23 Januari 2016

Ulyatin Jamil
Karya Ulyatin Jamil Kategori Catatan Harian
dipublikasikan 12 Agustus 2016
23 Januari 2016

Aku tidak percaya. Aku sulit mempercayai bahwa hari itu kami sungguh bertemu. Dia adalah pria yang meninggalkanku tiga tahun lalu, yang sekarang duduk bersandar dan hanya berjarak satu meter dariku.

Dia bukan lagi anak SMA umur tujuh belas tahun seperti yang ku kenal dulu, begitu juga sebaliknya. Dia terlihat berusaha mencairkan suasana dengan bergurau bersama temannya dengan sesekali senyum getir khas dirirnya. Aku semakin berusaha menebak isi otak dan hatinya, seperti tidak ada kebahagiaan disana. Pertemuan kami malam ini mungkin baginya hanya sebuah ketidaksengajaan. Setelah malam ini, tentu ia  dengan mudah akan segera lupa; secepat saat ia melupakanku seperti 3 tahun silam.

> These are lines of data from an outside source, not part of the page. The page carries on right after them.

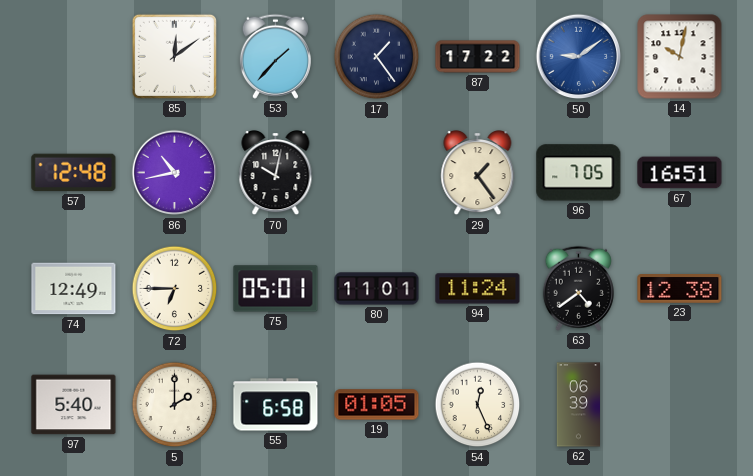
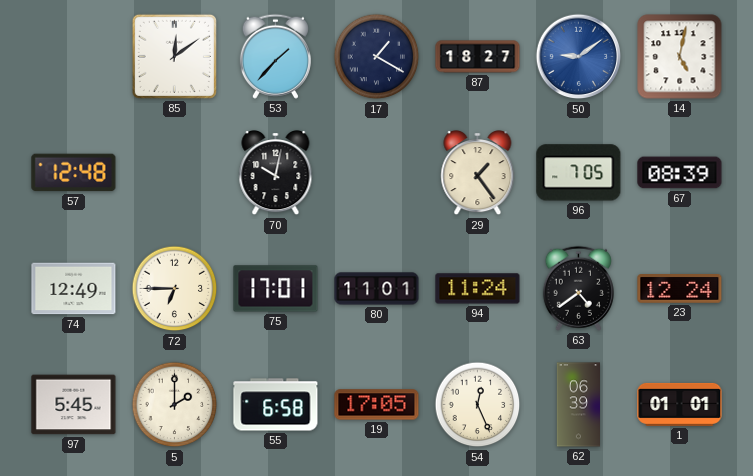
17: 1:24 -> 1:20
87: 17:22 -> 18:27
14: 10:02 -> 5:02
86: 10:43 -> none
67: 16:51 -> 08:39
75: 05:01 -> 17:01
23: 12:38 -> 12:24
97: 5:40 -> 5:45
19: 01:05 -> 17:05
1: none -> 01:01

Aku masih berusaha keras menebak apa yang saat ini ia rasakan dan fikirkan . Hatiku hanya ingin mempercayai bahwa pria itu masih mengharapkan kehadiranku dalam hidupnya, namun otakku dengan cepat menyadarkan bahwa itu adalah hal yang tidak mungkin; seperti pernyataan temanku bahwa ia masih mencintai wanita itu; wanita yang membuatnya meninggalkanku tiga tahun lalu.

Malam itu adalah keajaiban, dimana Tuhan lagi-lagi berbaik hati mendengar doa dan mengabulkan kiriman fatihahku untuknya; yang awalnya kufikir ini adalah doa paling gila yang pernah kurapalkan. Entah bagaimana perasaannya saat ini. aku sama sekali tidak mempunyai keberanian meskipun hanya sekedar mengatakan " Hai, bagaimana kabarmu? ", karena aku yakin dia tidak pernah mengharapkan pertemuan ini terjadi, seperti halnya yang terjadi tiga tahun lalu.




Untuk lelaki yang namanya terkadang masih muncul dalam rintihan doaku.